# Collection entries
___
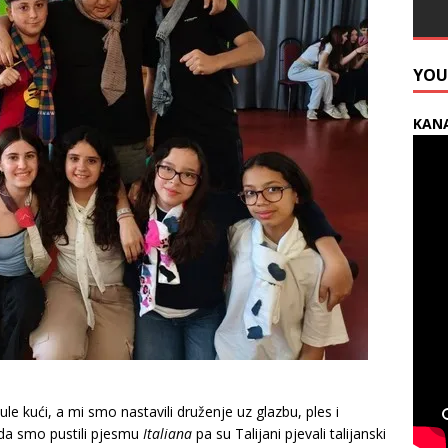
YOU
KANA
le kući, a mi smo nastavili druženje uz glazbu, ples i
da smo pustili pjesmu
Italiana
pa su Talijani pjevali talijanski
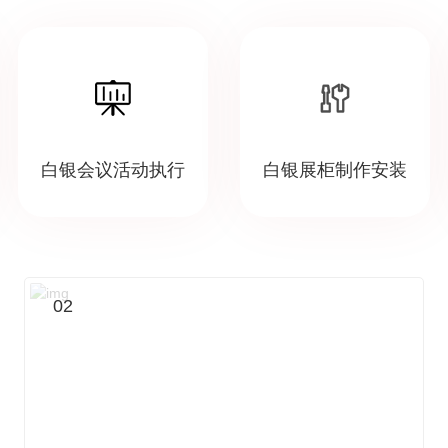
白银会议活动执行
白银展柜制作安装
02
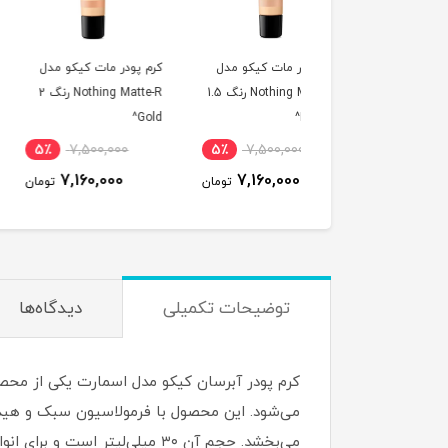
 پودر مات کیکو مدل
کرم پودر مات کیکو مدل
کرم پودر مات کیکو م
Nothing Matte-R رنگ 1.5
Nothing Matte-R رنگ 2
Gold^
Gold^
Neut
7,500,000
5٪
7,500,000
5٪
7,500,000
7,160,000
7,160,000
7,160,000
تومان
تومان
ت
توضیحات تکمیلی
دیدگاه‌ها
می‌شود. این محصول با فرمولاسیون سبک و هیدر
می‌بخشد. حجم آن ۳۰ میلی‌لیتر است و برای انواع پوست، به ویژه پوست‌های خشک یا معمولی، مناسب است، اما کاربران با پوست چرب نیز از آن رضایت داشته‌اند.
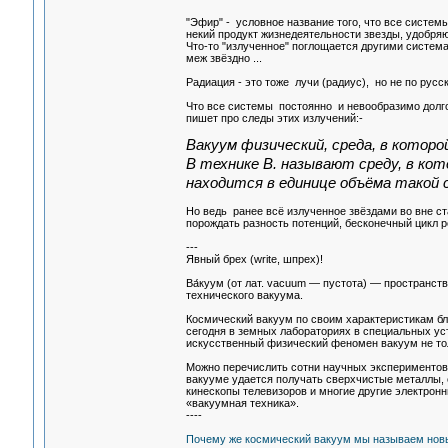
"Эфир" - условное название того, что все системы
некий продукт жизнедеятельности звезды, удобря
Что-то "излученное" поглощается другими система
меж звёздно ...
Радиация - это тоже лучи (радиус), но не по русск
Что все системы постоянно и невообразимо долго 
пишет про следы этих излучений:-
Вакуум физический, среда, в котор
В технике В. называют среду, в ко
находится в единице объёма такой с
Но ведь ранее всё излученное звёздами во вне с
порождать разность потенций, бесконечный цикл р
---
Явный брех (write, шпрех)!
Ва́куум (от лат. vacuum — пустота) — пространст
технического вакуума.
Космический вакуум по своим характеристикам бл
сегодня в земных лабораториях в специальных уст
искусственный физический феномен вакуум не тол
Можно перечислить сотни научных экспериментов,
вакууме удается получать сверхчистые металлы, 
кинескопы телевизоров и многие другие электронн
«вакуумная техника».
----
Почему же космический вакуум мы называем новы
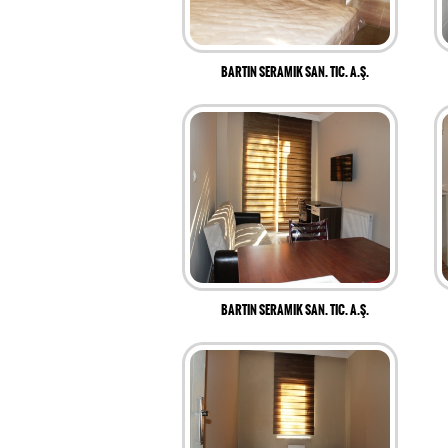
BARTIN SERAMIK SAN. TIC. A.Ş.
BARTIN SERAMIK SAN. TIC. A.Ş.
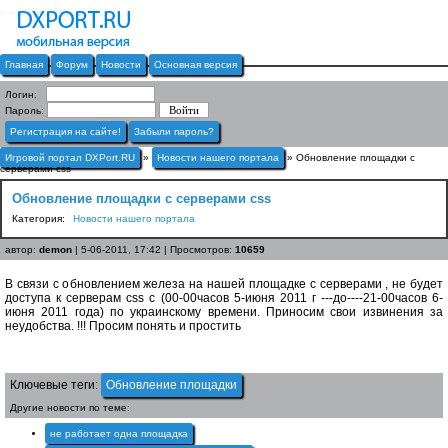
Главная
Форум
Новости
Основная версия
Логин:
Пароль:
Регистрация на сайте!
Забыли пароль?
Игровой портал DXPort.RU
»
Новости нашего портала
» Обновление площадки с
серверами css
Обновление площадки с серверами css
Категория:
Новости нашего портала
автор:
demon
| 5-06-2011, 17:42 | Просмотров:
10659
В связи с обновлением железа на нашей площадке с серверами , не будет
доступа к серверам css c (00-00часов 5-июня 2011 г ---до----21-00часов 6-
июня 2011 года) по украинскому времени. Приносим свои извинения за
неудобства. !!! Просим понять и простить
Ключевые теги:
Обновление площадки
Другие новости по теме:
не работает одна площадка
___
A count is all that should be returned: the number of lines in these records containing the string "системы".

# Reply
2